Genetic advise is recommended.

Selected fragments of coding sequences of the ALPL gene (exon 11) were analyzed, using DNA sequencing technique.

Current examination result is an extension to molecular diagnostics of ALPL gene.In the first stage of molecular diagnostics, the p.Glu311Lys mutation was detected in one allele of the examined gene (test results CM MedGen dated 15 January 2017).
Presently, the diagnostic tests were extended and the mutation p.Arg272His was detected in one allele of the examined gene. This mutation is registered in HGMD database as mutation associated with hypophosphatasia.
On the assumption that mutations were detected in two, independent copies of ALPL gene, the attained result poses molecular confirmation of clinical diagnosis of hypophosphatasia.
The current result forms the basis for carriers testing of detected abnormalities in patient's relatives.
In case of reproductive planning, the patient's partner should be considered to be tested on ALPL gene.
Genetic advise is recommended to discuss the results of examination.

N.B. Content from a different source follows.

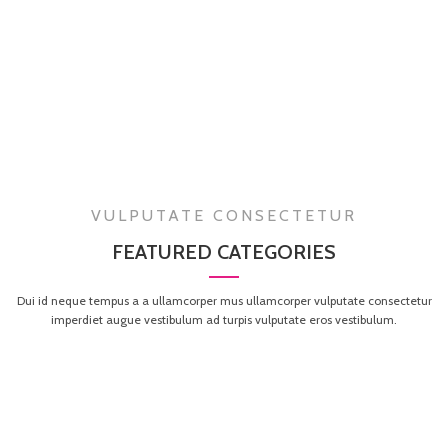
VULPUTATE CONSECTETUR
FEATURED CATEGORIES
Dui id neque tempus a a ullamcorper mus ullamcorper vulputate consectetur
imperdiet augue vestibulum ad turpis vulputate eros vestibulum.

Selected fragments of coding sequences of the ALPL gene (exons: 2,3,4,7,8) were analyzed, using DNA sequencing technique.
Hypophosphatasia is caused by ALPL gene mutations coding TNSALP (Tissue non-specific alkaline phosphatase). The degree of clinical severity of the disorder may vary. A severe perinatal and neonatal form of the disease is heritable in an autosomal recessive way. A milder form the disease, especially an adult or odonto  hypophosphatasia can be either autosomal dominant or recessive, depending on the effects of ALPL gene mutation regarding enzymatic activity TNSALP. In case of recessive inheritance, parents of the patient are obligatory carriers (heterozygotes) of the mutation. In parents, either biochemical abnormalities with no clinical abnormalities are diagnosed or there are mild clinical symptoms, depending on the type of ALPL gene mutation.